┌──

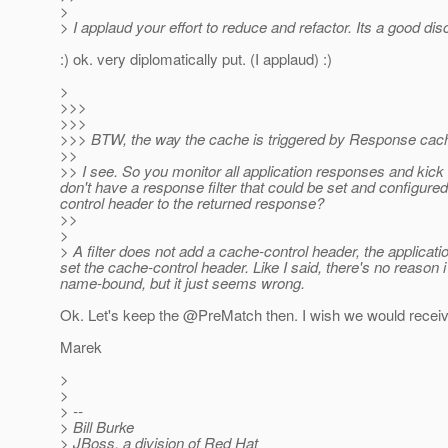
>
> I applaud your effort to reduce and refactor. Its a good dis
:) ok. very diplomatically put. (I applaud) :)
>
>>>
>>>
>>> BTW, the way the cache is triggered by Response cache
>>
>> I see. So you monitor all application responses and kick
don't have a response filter that could be set and configur
control header to the returned response?
>>
>
> A filter does not add a cache-control header, the applica
set the cache-control header. Like I said, there's no reason i
name-bound, but it just seems wrong.
Ok. Let's keep the @PreMatch then.
I wish we would receiv
Marek
>
>
> --
> Bill Burke
> JBoss, a division of Red Hat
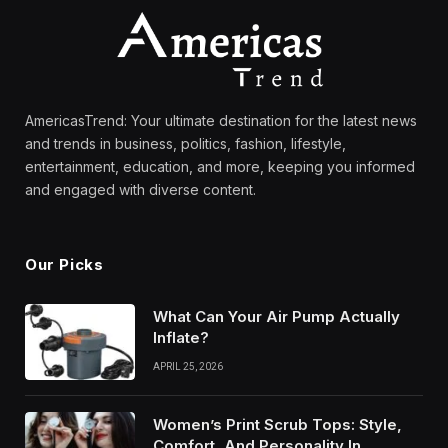
AmericasTrend: Your ultimate destination for the latest news
and trends in business, politics, fashion, lifestyle,
entertainment, education, and more, keeping you informed
and engaged with diverse content.
Our Picks
What Can Your Air Pump Actually
Inflate?
APRIL 25, 2026
Women’s Print Scrub Tops: Style,
Comfort, And Personality In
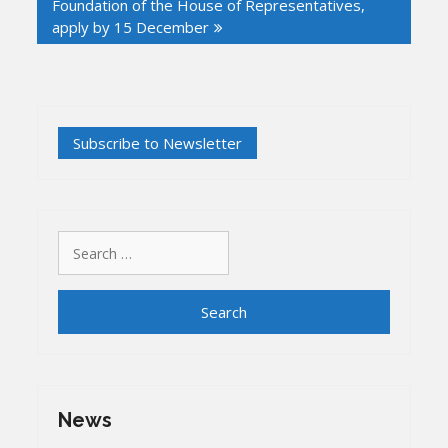
Foundation of the House of Representatives,
apply by 15 December
Search
for:
News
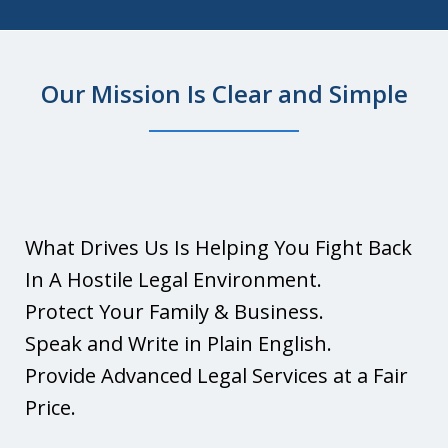
Our Mission Is Clear and Simple
What Is A Living Trust?
Play
What Drives Us Is Helping You Fight Back
In A Hostile Legal Environment.
Protect Your Family & Business.
Speak and Write in Plain English.
Provide Advanced Legal Services at a Fair
Price.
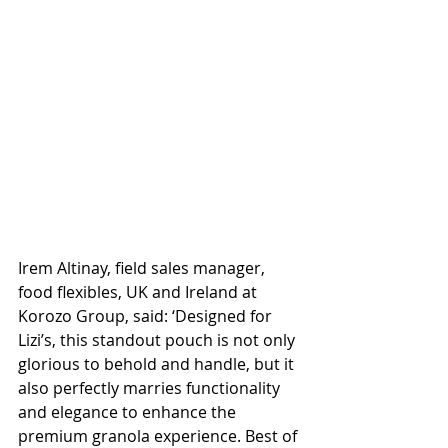
Irem Altinay, field sales manager, 
food flexibles, UK and Ireland at 
Korozo Group, said: ‘Designed for 
Lizi’s, this standout pouch is not only 
glorious to behold and handle, but it 
also perfectly marries functionality 
and elegance to enhance the 
premium granola experience. Best of 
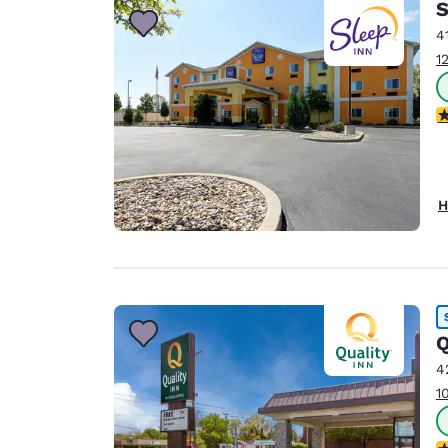
S
4
1
3
H
Q
4
1
2.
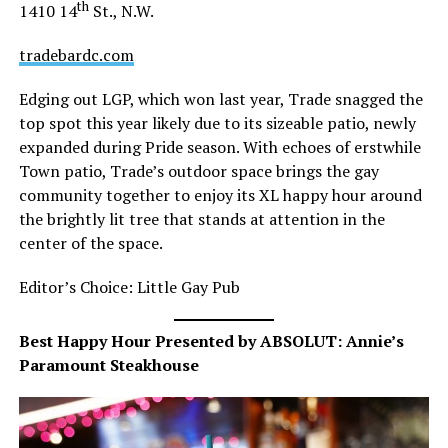
th
1410 14
St., N.W.
tradebardc.com
Edging out LGP, which won last year, Trade snagged the
top spot this year likely due to its sizeable patio, newly
expanded during Pride season. With echoes of erstwhile
Town patio, Trade’s outdoor space brings the gay
community together to enjoy its XL happy hour around
the brightly lit tree that stands at attention in the
center of the space.
Editor’s Choice: Little Gay Pub
Best Happy Hour Presented by ABSOLUT: Annie’s
Paramount Steakhouse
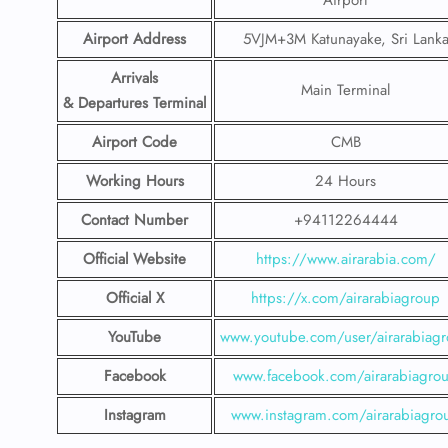
Airport
Airport Address
5VJM+3M Katunayake, Sri Lank
Arrivals
Main Terminal
& Departures Terminal
Airport Code
CMB
Working Hours
24 Hours
Contact Number
+94112264444
Official Website
https://www.airarabia.com/
Official X
https://x.com/airarabiagroup
YouTube
www.youtube.com/user/airarabiag
Facebook
www.facebook.com/airarabiagro
Instagram
www.instagram.com/airarabiagro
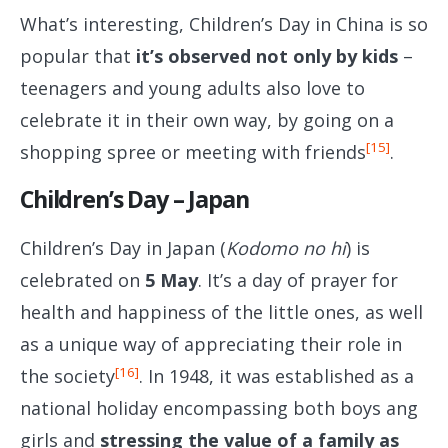
What’s interesting, Children’s Day in China is so
popular that
it’s observed not only by kids
–
teenagers and young adults also love to
celebrate it in their own way, by going on a
[15]
shopping spree or meeting with friends
.
Children’s Day – Japan
Children’s Day in Japan (
Kodomo no hi
) is
celebrated on
5 May
. It’s a day of prayer for
health and happiness of the little ones, as well
as a unique way of appreciating their role in
[16]
the society
. In 1948, it was established as a
national holiday encompassing both boys ang
girls and
stressing the value of a family as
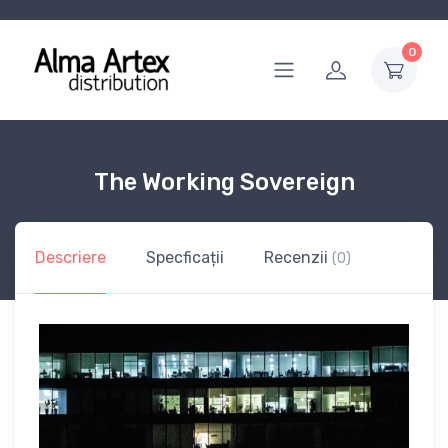
0
The Working Sovereign
Descriere
Specficații
Recenzii
(0)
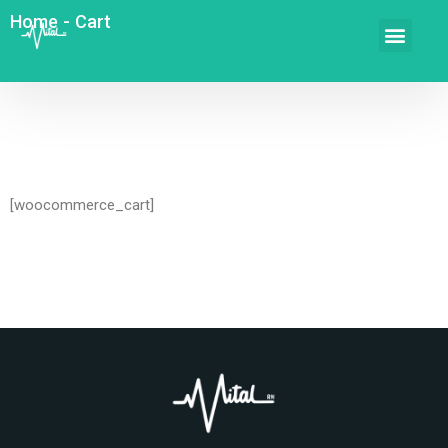
Home
-
Cart
[woocommerce_cart]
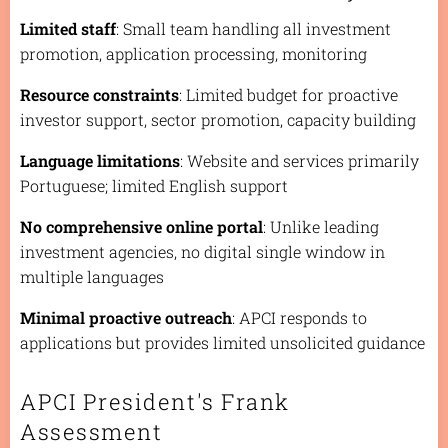
Limited staff
: Small team handling all investment
promotion, application processing, monitoring
Resource constraints
: Limited budget for proactive
investor support, sector promotion, capacity building
Language limitations
: Website and services primarily
Portuguese; limited English support
No comprehensive online portal
: Unlike leading
investment agencies, no digital single window in
multiple languages
Minimal proactive outreach
: APCI responds to
applications but provides limited unsolicited guidance
APCI President's Frank
Assessment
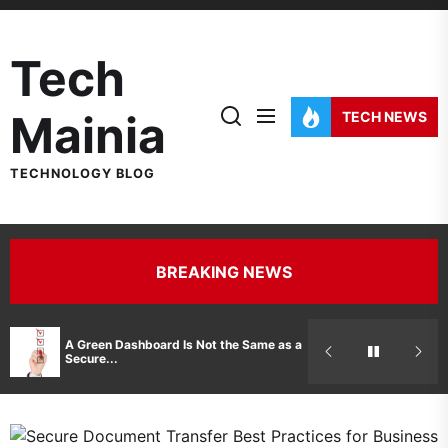
Skip
to
Tech
the
content
Mainia
TECH NEWS
TECHNOLOGY BLOG
BREAKING NEWS
Hidden Costs 
A Green Dashboard Is Not the Same as a
Manufacturer 
Secure...
Printer Repair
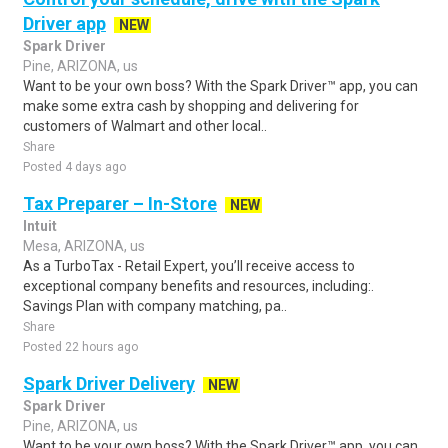
Driver app
NEW
Spark Driver
Pine, ARIZONA, us
Want to be your own boss? With the Spark Driver™ app, you can
make some extra cash by shopping and delivering for
customers of Walmart and other local..
Share
Posted 4 days ago
Tax Preparer – In-Store
NEW
Intuit
Mesa, ARIZONA, us
As a TurboTax - Retail Expert, you’ll receive access to
exceptional company benefits and resources, including:.
Savings Plan with company matching, pa..
Share
Posted 22 hours ago
Spark Driver Delivery
NEW
Spark Driver
Pine, ARIZONA, us
Want to be your own boss? With the Spark Driver™ app, you can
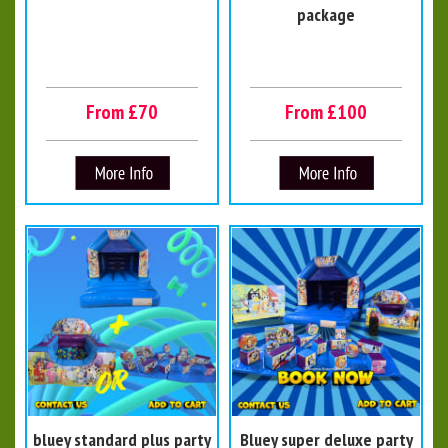
package
From £70
From £100
bluey standard plus party
Bluey super deluxe party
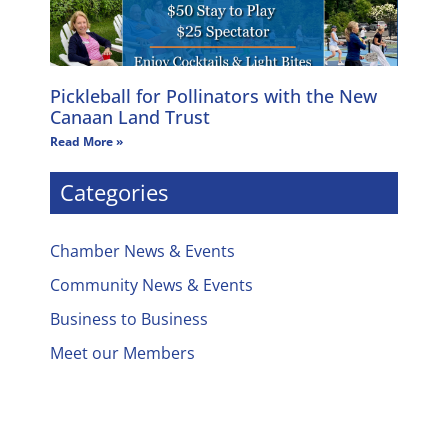
Pickleball for Pollinators with the New
Canaan Land Trust
Read More »
Categories
Chamber News & Events
Community News & Events
Business to Business
Meet our Members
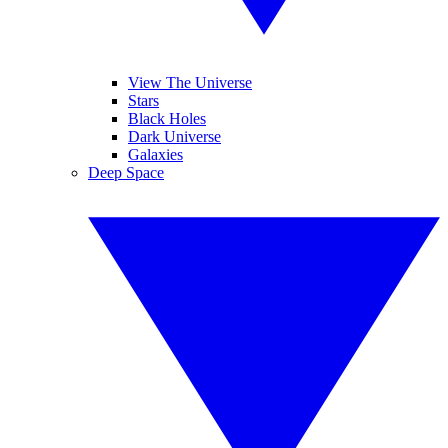
View The Universe
Stars
Black Holes
Dark Universe
Galaxies
Deep Space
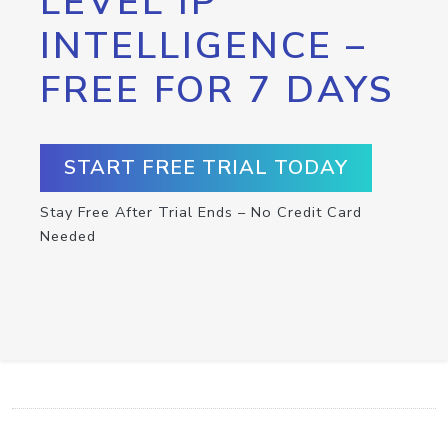
LEVEL IP
INTELLIGENCE –
FREE FOR 7 DAYS
START FREE TRIAL TODAY
Stay Free After Trial Ends – No Credit Card
Needed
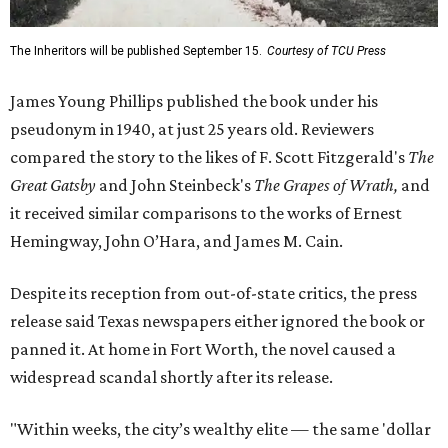
The Inheritors will be published September 15.
Courtesy of TCU Press
James Young Phillips published the book under his
pseudonym in 1940, at just 25 years old. Reviewers
compared the story to the likes of F. Scott Fitzgerald's
The
Great Gatsby
and John Steinbeck's
The Grapes of Wrath
,
and
it received similar comparisons to the works of Ernest
Hemingway, John O’Hara, and James M. Cain.
Despite its reception from out-of-state critics, the press
release said Texas newspapers either ignored the book or
panned it. At home in Fort Worth, the novel caused a
widespread scandal shortly after its release.
"Within weeks, the city’s wealthy elite — the same 'dollar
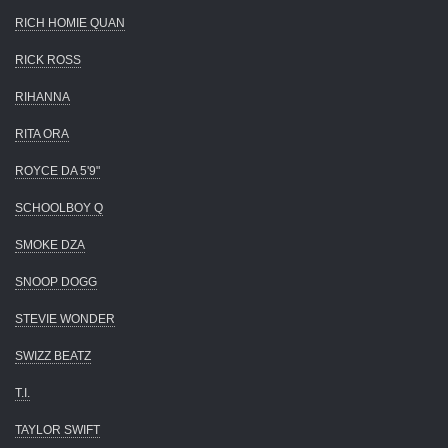
RICH HOMIE QUAN
RICK ROSS
RIHANNA
RITA ORA
ROYCE DA 5'9"
SCHOOLBOY Q
SMOKE DZA
SNOOP DOGG
STEVIE WONDER
SWIZZ BEATZ
T.I.
TAYLOR SWIFT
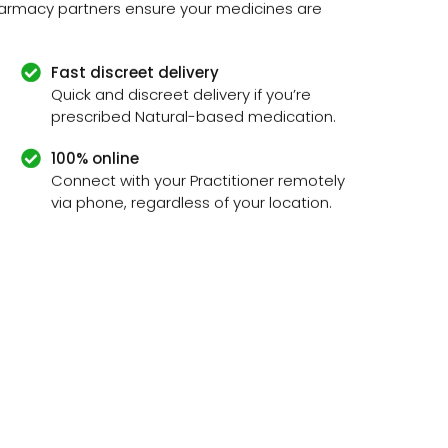
pharmacy partners ensure your medicines are
Fast discreet delivery
Quick and discreet delivery if you’re
prescribed Natural-based medication.
100% online
Connect with your Practitioner remotely
via phone, regardless of your location.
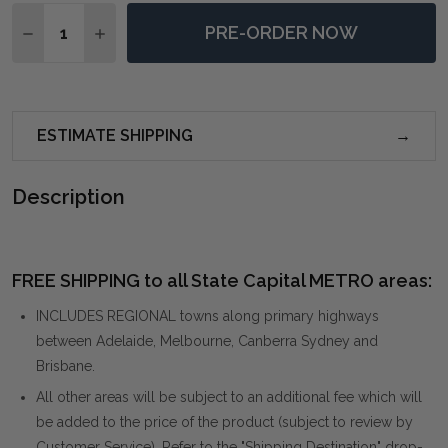
Quantity:
PRE-ORDER NOW
DECREASE QUANTITY OF ABIDE SHEEPSKIN ACCENT C
INCREASE QUANTITY OF ABIDE SHEEPSKIN A
ESTIMATE SHIPPING
Description
FREE SHIPPING to all State Capital METRO areas:
INCLUDES REGIONAL towns along primary highways
between Adelaide, Melbourne, Canberra Sydney and
Brisbane.
All other areas will be subject to an additional fee which will
be added to the price of the product (subject to review by
Customer Service). Refer to the "Shipping Destination" drop-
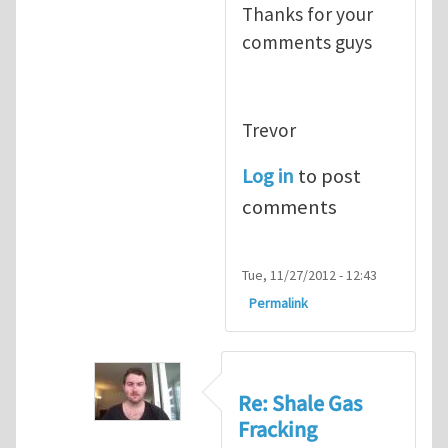
Thanks for your
comments guys
Trevor
Log in
to post
comments
Tue, 11/27/2012 - 12:43
Permalink
Re: Shale Gas
Fracking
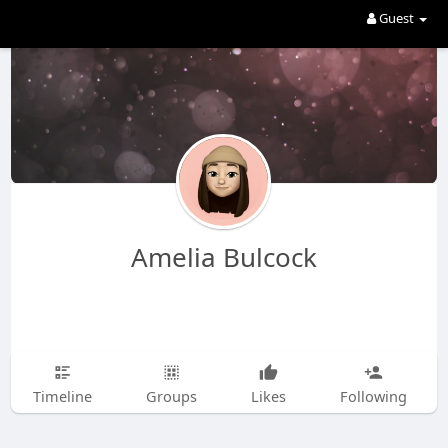
Guest
Amelia Bulcock
Timeline
Groups
Likes
Following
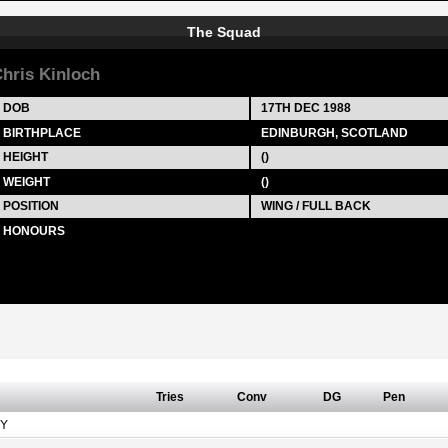
The Squad
hris Kinloch
DOB
17TH DEC 1988
BIRTHPLACE
EDINBURGH, SCOTLAND
HEIGHT
()
WEIGHT
()
POSITION
WING / FULL BACK
HONOURS
Tries
Conv
DG
Pen
Y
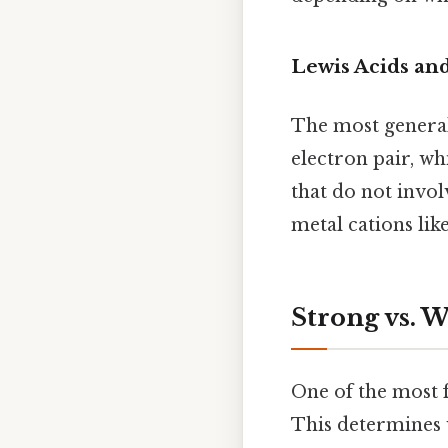
Lewis Acids an
The most general
electron pair, wh
that do not invo
metal cations lik
Strong vs. 
One of the most f
This determines 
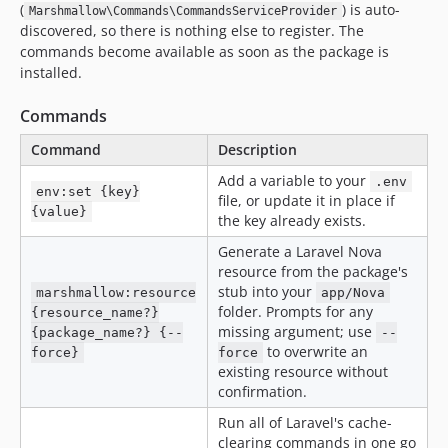
(
) is auto-
Marshmallow\Commands\CommandsServiceProvider
discovered, so there is nothing else to register. The
commands become available as soon as the package is
installed.
Commands
Command
Description
Add a variable to your
.env
env:set {key}
file, or update it in place if
{value}
the key already exists.
Generate a Laravel Nova
resource from the package's
stub into your
marshmallow:resource
app/Nova
folder. Prompts for any
{resource_name?}
missing argument; use
{package_name?} {--
--
to overwrite an
force}
force
existing resource without
confirmation.
Run all of Laravel's cache-
clearing commands in one go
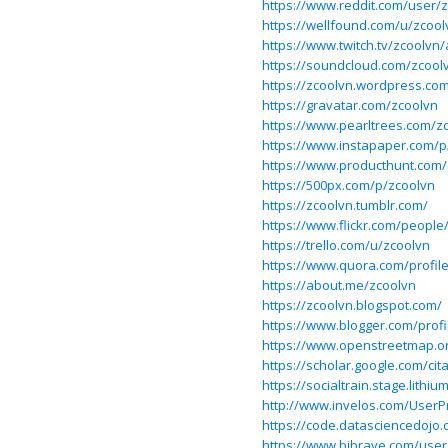
https://www.reddit.com/user/
https://wellfound.com/u/zcool
https://www.twitch.tv/zcoolvn
https://soundcloud.com/zcool
https://zcoolvn.wordpress.co
https://gravatar.com/zcoolvn
https://www.pearltrees.com/z
https://www.instapaper.com/p
https://www.producthunt.com
https://500px.com/p/zcoolvn
https://zcoolvn.tumblr.com/
https://www.flickr.com/people
https://trello.com/u/zcoolvn
https://www.quora.com/profil
https://about.me/zcoolvn
https://zcoolvn.blogspot.com/
https://www.blogger.com/prof
https://www.openstreetmap.o
https://scholar.google.com/c
https://socialtrain.stage.lith
http://www.invelos.com/UserPr
https://code.datasciencedojo
https://www.bibrave.com/user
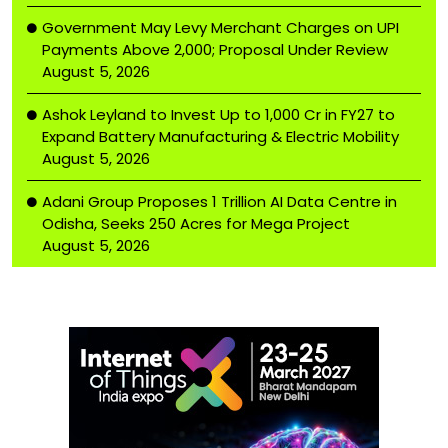
Government May Levy Merchant Charges on UPI
Payments Above ₹2,000; Proposal Under Review
August 5, 2026
Ashok Leyland to Invest Up to ₹1,000 Cr in FY27 to
Expand Battery Manufacturing & Electric Mobility
August 5, 2026
Adani Group Proposes ₹1 Trillion AI Data Centre in
Odisha, Seeks 250 Acres for Mega Project
August 5, 2026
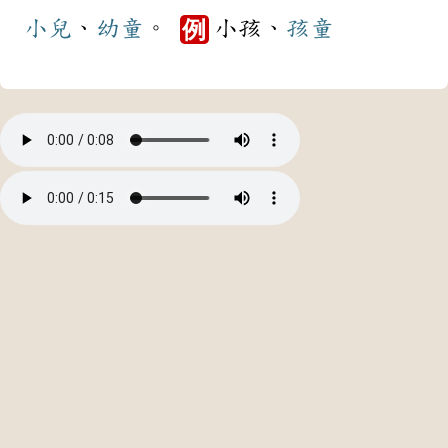
小兒
、
幼童
。
小孩、
孩童
例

└──

# Exercise
Where a line of the data contains "their", copy that line.

# Task result
celebrate it in their own way, by going on a
as a unique way of appreciating their role in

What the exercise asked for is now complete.